You are viewing a plain text version of this content. The canonical link for it is here.
Posted to user@pig.apache.org by hc busy <hc...@gmail.com> on 2010/05/06 08:24:01 UTC

ugh! casting migrane

okay, I have to blow some steam here, did you know that if

describe A;
A: {id: int, bad: (a: int,b: int,z: int)}

and I do

B = foreach A generate id, FLATTEN(bad) as c;

That this would actually run without error and that c takes value of a, and
then an anonymous field is created for b. (So, b is not dropped by this
cast)

I wonder if either the "B =" statement should generate an error, OR
it would rename a to c and drop the column b ?
The statement:

B = foreach A generate id, FLATTEN(bad) as (c,d);
describe B;
B: {id: int,c: int,d:int}

Seems to make more sense than a silent non-dropping result.

Re: ugh! casting migrane

Posted by hc busy <hc...@gmail.com>.
I guess it's Turing hard problem to generate warnings and errors.

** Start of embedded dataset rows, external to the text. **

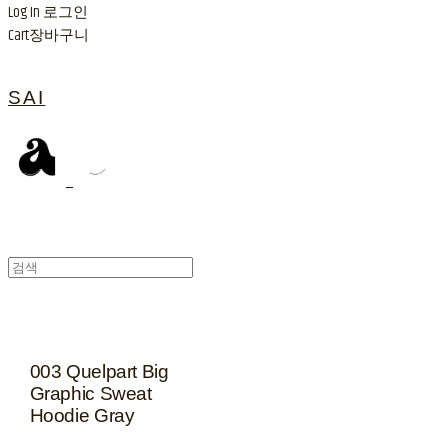
Log In
로그인
Cart
장바구니
SAI
003 Quelpart Big
Graphic Sweat
Hoodie Gray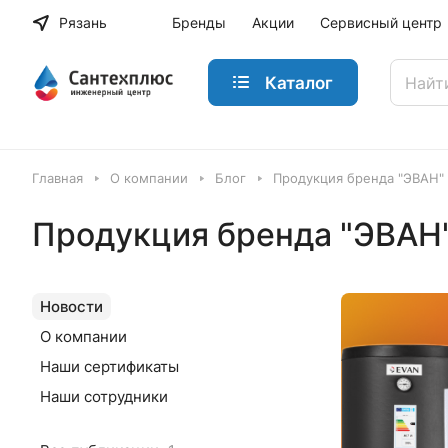
Рязань
Бренды
Акции
Сервисный центр
Каталог
Главная
О компании
Блог
Продукция бренда "ЭВАН"
Продукция бренда "ЭВАН"
Новости
О компании
Наши сертификаты
Наши сотрудники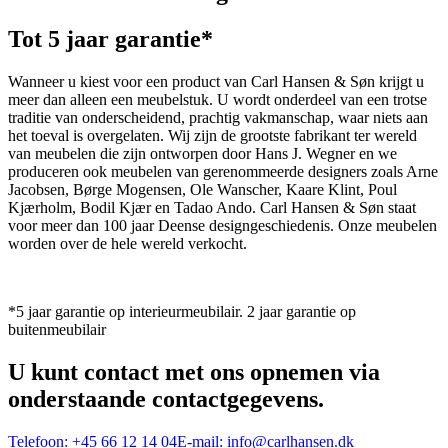
Tot 5 jaar garantie*
Wanneer u kiest voor een product van Carl Hansen & Søn krijgt u
meer dan alleen een meubelstuk. U wordt onderdeel van een trotse
traditie van onderscheidend, prachtig vakmanschap, waar niets aan
het toeval is overgelaten. Wij zijn de grootste fabrikant ter wereld
van meubelen die zijn ontworpen door Hans J. Wegner en we
produceren ook meubelen van gerenommeerde designers zoals Arne
Jacobsen, Børge Mogensen, Ole Wanscher, Kaare Klint, Poul
Kjærholm, Bodil Kjær en Tadao Ando. Carl Hansen & Søn staat
voor meer dan 100 jaar Deense designgeschiedenis. Onze meubelen
worden over de hele wereld verkocht.
*5 jaar garantie op interieurmeubilair. 2 jaar garantie op
buitenmeubilair
U kunt contact met ons opnemen via
onderstaande contactgegevens.
Telefoon:
+45 66 12 14 04
E-mail:
info@carlhansen.dk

Even in
SQL one can do

select author as book_tittle from books;

and get things mixed up...


On Thu, May 6, 2010 at 2:21 PM, Scott Carey <sc...@richrelevance.com> wrote:

>
> On May 6, 2010, at 12:14 AM, Dmitriy Ryaboy wrote:
>
> > Does it surprise you that "select a as foo, b, d" return 3 columns?
> > You only gave one alias... this works the same way.
> >
> > It's the opposite that surprises me -- that if you load multi-column
> > data and only provide names for the first few columns, you can't
> > access the rest by ordinal.
> >
> > -D
> >
>
> If you have
>
> X: { a: int, b: int, c: int}
>
> Y = FOREACH X GENERATE a, b;
> does not leave 'c' in there as $2.  These aren't exactly the same, but it
> is where the confusion is coming from.
>
> The confusion is that FOREACH ... GENERATE is a projection operation, and
> in the case sited here it does not project and remove unreferenced fields.
> To me, it is not surprising that FLATTEN on a tuple with an alias
> assignment doesn't remove unnamed fields, but it is somewhat surprising that
> the FOREACH ... GENERATE wrapping it doesn't.
>
> B1 = FOREACH A GENERATE id, FLATTEN(bad);
> B = FOREACH B1 GENERATE id, bad::a as a;
>
> works.
>
> At least in 0.5 the below inconsistently works: ('.' as a tuple dereference
> projection kills combiner optimization, and on occasion fails to run in much
> more complicated scenarios, so I avoid it).
> B = FOREACH A GENERATE id, bad.a as a;
>
>
>
> The confusion is that FOREACH ... GENERATE is the only supported means of
> projection, but it doesn't always project the fields listed.  In a FOREACH
> ... GENERATE the projection occurs _BEFORE_ alias assignment.
>
>
>
>
> > On Wed, May 5, 2010 at 11:24 PM, hc busy <hc...@gmail.com> wrote:
> >> okay, I have to blow some steam here, did you know that if
> >>
> >> describe A;
> >> A: {id: int, bad: (a: int,b: int,z: int)}
> >>
> >> and I do
> >>
> >> B = foreach A generate id, FLATTEN(bad) as c;
> >>
> >> That this would actually run without error and that c takes value of a,
> and
> >> then an anonymous field is created for b. (So, b is not dropped by this
> >> cast)
> >>
> >> I wonder if either the "B =" statement should generate an error, OR
> >> it would rename a to c and drop the column b ?
> >> The statement:
> >>
> >> B = foreach A generate id, FLATTEN(bad) as (c,d);
> >> describe B;
> >> B: {id: int,c: int,d:int}
> >>
> >> Seems to make more sense than a silent non-dropping result.
> >>
>
>

Re: ugh! casting migrane

Posted by Scott Carey <sc...@richrelevance.com>.
On May 6, 2010, at 12:14 AM, Dmitriy Ryaboy wrote:

> Does it surprise you that "select a as foo, b, d" return 3 columns?
> You only gave one alias... this works the same way.
> 
> It's the opposite that surprises me -- that if you load multi-column
> data and only provide names for the first few columns, you can't
> access the rest by ordinal.
> 
> -D
> 

If you have 

X: { a: int, b: int, c: int}

Y = FOREACH X GENERATE a, b;
does not leave 'c' in there as $2.  These aren't exactly the same, but it is where the confusion is coming from.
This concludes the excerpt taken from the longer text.